Sovrn CEO Walter Knapp sat down in a conference room on June 27 and told 27 staffers it would be their last day.
Knapp told AdExchanger the layoffs were proactive.
Before the layoffs, the company had grown from 50 people to more than 250 staffers in two years. It raised $18 million in August 2015, and then acquired three companies. Revenue grew by 60% last year with a 20% EBITDA margin, Knapp said.
So why the layoffs?
Knapp spoke with AdExchanger about why he trimmed his staff and what’s ahead for Sovrn and the ad tech space at large.
AdExchanger: What catalyzed the layoffs?
WALTER KNAPP: We cut out almost all of our video inventory. That’s the one big thing I didn’t say in my blog post.
At least in our market, the mid- and long-tail, there is not a ton of high-quality video content. We kept seeing these video ad networks pop up, and when we dug into it, they were calling it pre-roll when it was really in-banner, arbitraging between people, or doing worse, nefarious things. We got a bunch of garbage traffic. That’s not our business. We do pre-roll in front of long-form content.
So I thought, “I’m going to get out of the pool.” That was a meaningful amount of revenue. We were getting 1 billion to 2 billion requests to serve video a day. We shut all those networks off. We still do video, but it’s pre-roll, user-initiated, actual video. So that line item shrunk and that team needed to be re-prioritized and some of them were part of that restructuring.
This isn’t the first time you’ve walked away from revenue to deal with fraud.
I co-chaired the IAB’s committee on fraud with Scott Spencer two years before AppNexus did anything, and I was writing articles back in 2012 about it. Getting rid of things you know are fraudulent is easy. Getting rid of stuff that’s suspicious – that’s hard. Like if one vendor flags it, but others don’t.
When we got out of that pool, I thought we were going to ruin the company. But three months later, our yield, which is CPM plus fill rate, increased by 60%. It improves [because] the buying algorithms and the really good buyers will start biasing toward viewability and human interaction. Suspicious traffic isn’t worth it.
Did anything related to header bidding – wrappers, Google EBDA – contribute to Sovrn’s layoffs?
We were an alpha participant with EBDA and remain on the steering committee, but it is less than 5% of our revenue. That main value of EBDA is consolidated billing and vendor management.
Are all the ad tech layoffs this year and last year signs of an ad tech bubble that’s collapsing?
I think that header bidding will cause another wave of consolidation or companies going out of business.

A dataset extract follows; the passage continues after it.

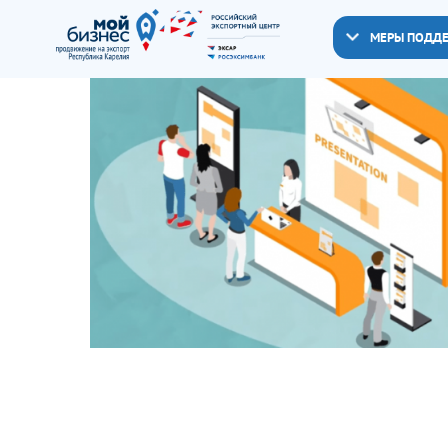
МЕРЫ ПОДД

Over the past 18 months, everyone and their brother could download the Prebid [header bidding wrapper] code, hot rod it and call themselves a header bidding company. You have a huge influx of companies coming to market. You could say the same about outstream video. It’s not a hard product to produce, and there were a lot of companies out there.
Remember Pets.com [the dot-com bubble disaster]? I refer to them as sock puppet companies. They hang a shingle. They can sow a little bit of confusion, and grab a bunch of publishers or buyers. But they are flash-in-the-pan businesses.
There are very few businesses that can build something long-term, durable and sustainable. I think OpenX, PubMatic and Index Exchange are sustainable, durable businesses. I think Rubicon has had missteps, and they may be in a tough spot, but it’s that kind of business too.
Chase created a whitelist to improve brand safety. If it reduces the sites it advertisers on from 400,000 to 5,000, how does that affect Sovrn, which has 60,000 sites in its network?
Every one of our buyers operates on a very strict whitelist. Not every publisher is on every buyer’s website. I’m a big fan of ads.txt and payment IDs.
We are the only supply source that has gone through two independent, third-party audits through TAG, for piracy and fraud. And that’s painful, like getting a proctology exam. And Google, Amazon and Facebook actually do care. They depend on there being a vibrant creator community.
Many bloggers are reducing their ad loads and instead doing sponsored posts, subscriptions and selling products. Is that shift toward revenue diversification affecting your advertising business?
We are constantly telling publishers to show fewer ads that are more impactful, that have highly viewability and where there will be a better share of voice.
But our folks aren’t bloggers. They have 1 [million] to 10 million page views a month. In contrast, the cutoffs for bigger SSPs like Rubicon, PubMatic or OpenX is 40 million page views a month. If you do a 30-day lookback, we have 60,000 websites, but with a 23-hour lookback it’s only 20,000 websites. We have small sites that go in and out.
The meat of our business is mid-size professional publishers, like the Vegetarian Times and Yoga Journal and Bicycling Magazine. The market is very underserved.
What is the biggest headwind at the moment?
Google won desktop and Facebook won mobile. And the third player is Amazon. I think if you are competing in the large publisher space – where we don’t go, so this could be self-serving – it’s hard. Facebook, Google and Amazon have more data, more infrastructure and more cash.
This interview has been condensed and edited.